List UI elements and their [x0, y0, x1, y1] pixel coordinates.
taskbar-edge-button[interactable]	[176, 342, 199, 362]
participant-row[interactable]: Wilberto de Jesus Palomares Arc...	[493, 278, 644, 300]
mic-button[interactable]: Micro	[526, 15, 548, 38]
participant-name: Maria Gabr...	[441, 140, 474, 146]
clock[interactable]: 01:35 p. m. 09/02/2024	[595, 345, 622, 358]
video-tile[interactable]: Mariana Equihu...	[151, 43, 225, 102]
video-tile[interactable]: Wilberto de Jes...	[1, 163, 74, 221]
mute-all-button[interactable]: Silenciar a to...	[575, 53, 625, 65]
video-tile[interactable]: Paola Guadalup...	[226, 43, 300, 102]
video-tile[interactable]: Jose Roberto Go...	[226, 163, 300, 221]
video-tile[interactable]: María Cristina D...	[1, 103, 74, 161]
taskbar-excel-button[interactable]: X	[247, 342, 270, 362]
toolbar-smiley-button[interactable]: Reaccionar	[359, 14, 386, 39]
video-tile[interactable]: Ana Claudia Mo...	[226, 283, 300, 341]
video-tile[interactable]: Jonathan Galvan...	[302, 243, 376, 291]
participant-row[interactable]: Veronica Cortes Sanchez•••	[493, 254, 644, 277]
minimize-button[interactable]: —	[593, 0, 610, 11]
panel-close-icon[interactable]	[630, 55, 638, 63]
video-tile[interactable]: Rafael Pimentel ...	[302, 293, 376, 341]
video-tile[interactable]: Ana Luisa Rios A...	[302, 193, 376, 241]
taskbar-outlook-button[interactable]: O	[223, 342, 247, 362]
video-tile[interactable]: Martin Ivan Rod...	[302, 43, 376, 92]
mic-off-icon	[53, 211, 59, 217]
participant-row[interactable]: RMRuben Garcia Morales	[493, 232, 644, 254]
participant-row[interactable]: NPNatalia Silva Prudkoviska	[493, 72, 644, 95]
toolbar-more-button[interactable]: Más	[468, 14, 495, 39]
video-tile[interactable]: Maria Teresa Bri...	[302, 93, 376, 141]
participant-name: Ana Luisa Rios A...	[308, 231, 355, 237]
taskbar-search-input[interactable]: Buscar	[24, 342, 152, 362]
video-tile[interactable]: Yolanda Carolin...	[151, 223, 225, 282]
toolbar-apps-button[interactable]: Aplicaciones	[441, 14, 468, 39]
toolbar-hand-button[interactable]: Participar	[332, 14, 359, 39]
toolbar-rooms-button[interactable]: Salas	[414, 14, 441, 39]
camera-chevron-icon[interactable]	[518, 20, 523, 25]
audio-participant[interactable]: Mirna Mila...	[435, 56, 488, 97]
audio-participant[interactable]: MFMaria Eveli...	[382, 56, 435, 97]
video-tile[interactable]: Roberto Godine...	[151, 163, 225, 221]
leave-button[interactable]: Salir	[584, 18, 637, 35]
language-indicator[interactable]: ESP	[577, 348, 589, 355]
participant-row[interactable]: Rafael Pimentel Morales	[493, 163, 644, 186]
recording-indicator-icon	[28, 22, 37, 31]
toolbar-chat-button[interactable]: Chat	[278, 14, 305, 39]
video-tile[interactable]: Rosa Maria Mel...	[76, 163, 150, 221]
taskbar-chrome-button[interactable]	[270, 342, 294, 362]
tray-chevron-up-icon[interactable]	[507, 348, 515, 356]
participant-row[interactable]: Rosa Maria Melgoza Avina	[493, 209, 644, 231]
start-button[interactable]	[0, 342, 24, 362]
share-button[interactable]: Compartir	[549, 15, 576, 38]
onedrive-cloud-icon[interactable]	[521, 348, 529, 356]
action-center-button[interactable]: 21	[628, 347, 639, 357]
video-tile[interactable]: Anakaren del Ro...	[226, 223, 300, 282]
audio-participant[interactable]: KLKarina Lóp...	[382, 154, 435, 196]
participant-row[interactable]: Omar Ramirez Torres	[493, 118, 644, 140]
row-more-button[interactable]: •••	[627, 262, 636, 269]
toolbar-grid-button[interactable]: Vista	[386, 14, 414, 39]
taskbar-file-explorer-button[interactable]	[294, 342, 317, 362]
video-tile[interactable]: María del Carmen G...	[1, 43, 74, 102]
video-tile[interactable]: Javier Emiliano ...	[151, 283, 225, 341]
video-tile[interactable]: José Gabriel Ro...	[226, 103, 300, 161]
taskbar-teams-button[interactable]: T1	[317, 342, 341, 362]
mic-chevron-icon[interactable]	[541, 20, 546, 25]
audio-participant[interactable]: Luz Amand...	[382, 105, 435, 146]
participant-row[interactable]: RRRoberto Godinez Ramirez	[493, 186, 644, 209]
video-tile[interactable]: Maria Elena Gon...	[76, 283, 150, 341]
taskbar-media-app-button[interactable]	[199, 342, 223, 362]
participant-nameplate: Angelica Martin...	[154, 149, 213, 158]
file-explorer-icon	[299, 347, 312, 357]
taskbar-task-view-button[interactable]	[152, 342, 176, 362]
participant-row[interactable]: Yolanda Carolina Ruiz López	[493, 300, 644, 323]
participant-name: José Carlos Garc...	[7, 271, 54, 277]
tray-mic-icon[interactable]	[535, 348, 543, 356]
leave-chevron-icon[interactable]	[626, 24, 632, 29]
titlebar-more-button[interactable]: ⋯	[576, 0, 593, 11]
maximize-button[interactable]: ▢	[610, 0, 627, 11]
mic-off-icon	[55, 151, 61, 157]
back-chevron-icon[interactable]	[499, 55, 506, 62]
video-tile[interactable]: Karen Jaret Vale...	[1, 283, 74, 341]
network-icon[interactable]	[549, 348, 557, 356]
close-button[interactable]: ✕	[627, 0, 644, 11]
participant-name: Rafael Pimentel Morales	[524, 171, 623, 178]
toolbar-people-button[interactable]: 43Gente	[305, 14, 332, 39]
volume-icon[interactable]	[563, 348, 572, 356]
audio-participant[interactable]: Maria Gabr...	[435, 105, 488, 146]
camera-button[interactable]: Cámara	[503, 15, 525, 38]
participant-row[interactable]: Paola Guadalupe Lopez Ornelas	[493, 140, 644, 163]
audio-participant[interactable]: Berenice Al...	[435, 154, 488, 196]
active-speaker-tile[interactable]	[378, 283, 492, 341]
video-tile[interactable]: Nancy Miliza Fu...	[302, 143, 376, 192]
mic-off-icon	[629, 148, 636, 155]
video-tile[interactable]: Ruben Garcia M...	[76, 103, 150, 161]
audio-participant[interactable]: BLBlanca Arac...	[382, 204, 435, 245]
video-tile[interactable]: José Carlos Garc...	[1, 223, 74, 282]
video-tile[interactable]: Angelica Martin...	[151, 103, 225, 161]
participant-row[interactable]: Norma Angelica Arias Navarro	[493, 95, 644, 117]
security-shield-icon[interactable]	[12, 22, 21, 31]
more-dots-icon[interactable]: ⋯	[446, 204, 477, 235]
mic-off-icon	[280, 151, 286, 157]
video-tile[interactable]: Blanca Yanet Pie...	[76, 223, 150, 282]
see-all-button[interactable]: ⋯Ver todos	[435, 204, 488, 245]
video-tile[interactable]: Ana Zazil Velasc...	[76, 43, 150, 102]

──────────────────────────────

### Assignment
Would you please give the data above again, exactly as it appears?

### Reply to the exercise
List UI elements and their [x0, y0, x1, y1] pixel coordinates.
taskbar-edge-button[interactable]	[176, 342, 199, 362]
participant-row[interactable]: Wilberto de Jesus Palomares Arc...	[493, 278, 644, 300]
mic-button[interactable]: Micro	[526, 15, 548, 38]
participant-name: Maria Gabr...	[441, 140, 474, 146]
clock[interactable]: 01:35 p. m. 09/02/2024	[595, 345, 622, 358]
video-tile[interactable]: Mariana Equihu...	[151, 43, 225, 102]
video-tile[interactable]: Wilberto de Jes...	[1, 163, 74, 221]
mute-all-button[interactable]: Silenciar a to...	[575, 53, 625, 65]
video-tile[interactable]: Paola Guadalup...	[226, 43, 300, 102]
video-tile[interactable]: Jose Roberto Go...	[226, 163, 300, 221]
video-tile[interactable]: María Cristina D...	[1, 103, 74, 161]
taskbar-excel-button[interactable]: X	[247, 342, 270, 362]
toolbar-smiley-button[interactable]: Reaccionar	[359, 14, 386, 39]
video-tile[interactable]: Ana Claudia Mo...	[226, 283, 300, 341]
video-tile[interactable]: Jonathan Galvan...	[302, 243, 376, 291]
participant-row[interactable]: Veronica Cortes Sanchez•••	[493, 254, 644, 277]
minimize-button[interactable]: —	[593, 0, 610, 11]
panel-close-icon[interactable]	[630, 55, 638, 63]
video-tile[interactable]: Rafael Pimentel ...	[302, 293, 376, 341]
video-tile[interactable]: Ana Luisa Rios A...	[302, 193, 376, 241]
taskbar-outlook-button[interactable]: O	[223, 342, 247, 362]
video-tile[interactable]: Martin Ivan Rod...	[302, 43, 376, 92]
mic-off-icon	[53, 211, 59, 217]
participant-row[interactable]: RMRuben Garcia Morales	[493, 232, 644, 254]
participant-row[interactable]: NPNatalia Silva Prudkoviska	[493, 72, 644, 95]
toolbar-more-button[interactable]: Más	[468, 14, 495, 39]
video-tile[interactable]: Maria Teresa Bri...	[302, 93, 376, 141]
participant-name: Ana Luisa Rios A...	[308, 231, 355, 237]
taskbar-search-input[interactable]: Buscar	[24, 342, 152, 362]
video-tile[interactable]: Yolanda Carolin...	[151, 223, 225, 282]
toolbar-apps-button[interactable]: Aplicaciones	[441, 14, 468, 39]
toolbar-hand-button[interactable]: Participar	[332, 14, 359, 39]
toolbar-rooms-button[interactable]: Salas	[414, 14, 441, 39]
camera-chevron-icon[interactable]	[518, 20, 523, 25]
audio-participant[interactable]: Mirna Mila...	[435, 56, 488, 97]
audio-participant[interactable]: MFMaria Eveli...	[382, 56, 435, 97]
video-tile[interactable]: Roberto Godine...	[151, 163, 225, 221]
leave-button[interactable]: Salir	[584, 18, 637, 35]
language-indicator[interactable]: ESP	[577, 348, 589, 355]
participant-row[interactable]: Rafael Pimentel Morales	[493, 163, 644, 186]
recording-indicator-icon	[28, 22, 37, 31]
toolbar-chat-button[interactable]: Chat	[278, 14, 305, 39]
video-tile[interactable]: Rosa Maria Mel...	[76, 163, 150, 221]
taskbar-chrome-button[interactable]	[270, 342, 294, 362]
tray-chevron-up-icon[interactable]	[507, 348, 515, 356]
participant-row[interactable]: Rosa Maria Melgoza Avina	[493, 209, 644, 231]
start-button[interactable]	[0, 342, 24, 362]
share-button[interactable]: Compartir	[549, 15, 576, 38]
onedrive-cloud-icon[interactable]	[521, 348, 529, 356]
action-center-button[interactable]: 21	[628, 347, 639, 357]
video-tile[interactable]: Anakaren del Ro...	[226, 223, 300, 282]
audio-participant[interactable]: KLKarina Lóp...	[382, 154, 435, 196]
participant-row[interactable]: Omar Ramirez Torres	[493, 118, 644, 140]
row-more-button[interactable]: •••	[627, 262, 636, 269]
toolbar-grid-button[interactable]: Vista	[386, 14, 414, 39]
taskbar-file-explorer-button[interactable]	[294, 342, 317, 362]
video-tile[interactable]: María del Carmen G...	[1, 43, 74, 102]
video-tile[interactable]: Javier Emiliano ...	[151, 283, 225, 341]
video-tile[interactable]: José Gabriel Ro...	[226, 103, 300, 161]
taskbar-teams-button[interactable]: T1	[317, 342, 341, 362]
mic-chevron-icon[interactable]	[541, 20, 546, 25]
audio-participant[interactable]: Luz Amand...	[382, 105, 435, 146]
participant-row[interactable]: RRRoberto Godinez Ramirez	[493, 186, 644, 209]
video-tile[interactable]: Maria Elena Gon...	[76, 283, 150, 341]
taskbar-media-app-button[interactable]	[199, 342, 223, 362]
participant-nameplate: Angelica Martin...	[154, 149, 213, 158]
file-explorer-icon	[299, 347, 312, 357]
taskbar-task-view-button[interactable]	[152, 342, 176, 362]
participant-row[interactable]: Yolanda Carolina Ruiz López	[493, 300, 644, 323]
participant-name: José Carlos Garc...	[7, 271, 54, 277]
tray-mic-icon[interactable]	[535, 348, 543, 356]
leave-chevron-icon[interactable]	[626, 24, 632, 29]
titlebar-more-button[interactable]: ⋯	[576, 0, 593, 11]
maximize-button[interactable]: ▢	[610, 0, 627, 11]
mic-off-icon	[55, 151, 61, 157]
back-chevron-icon[interactable]	[499, 55, 506, 62]
video-tile[interactable]: Karen Jaret Vale...	[1, 283, 74, 341]
network-icon[interactable]	[549, 348, 557, 356]
close-button[interactable]: ✕	[627, 0, 644, 11]
participant-name: Rafael Pimentel Morales	[524, 171, 623, 178]
toolbar-people-button[interactable]: 43Gente	[305, 14, 332, 39]
volume-icon[interactable]	[563, 348, 572, 356]
audio-participant[interactable]: Maria Gabr...	[435, 105, 488, 146]
camera-button[interactable]: Cámara	[503, 15, 525, 38]
participant-row[interactable]: Paola Guadalupe Lopez Ornelas	[493, 140, 644, 163]
audio-participant[interactable]: Berenice Al...	[435, 154, 488, 196]
active-speaker-tile[interactable]	[378, 283, 492, 341]
video-tile[interactable]: Nancy Miliza Fu...	[302, 143, 376, 192]
mic-off-icon	[629, 148, 636, 155]
video-tile[interactable]: Ruben Garcia M...	[76, 103, 150, 161]
audio-participant[interactable]: BLBlanca Arac...	[382, 204, 435, 245]
video-tile[interactable]: José Carlos Garc...	[1, 223, 74, 282]
video-tile[interactable]: Angelica Martin...	[151, 103, 225, 161]
participant-row[interactable]: Norma Angelica Arias Navarro	[493, 95, 644, 117]
security-shield-icon[interactable]	[12, 22, 21, 31]
more-dots-icon[interactable]: ⋯	[446, 204, 477, 235]
mic-off-icon	[280, 151, 286, 157]
video-tile[interactable]: Blanca Yanet Pie...	[76, 223, 150, 282]
see-all-button[interactable]: ⋯Ver todos	[435, 204, 488, 245]
video-tile[interactable]: Ana Zazil Velasc...	[76, 43, 150, 102]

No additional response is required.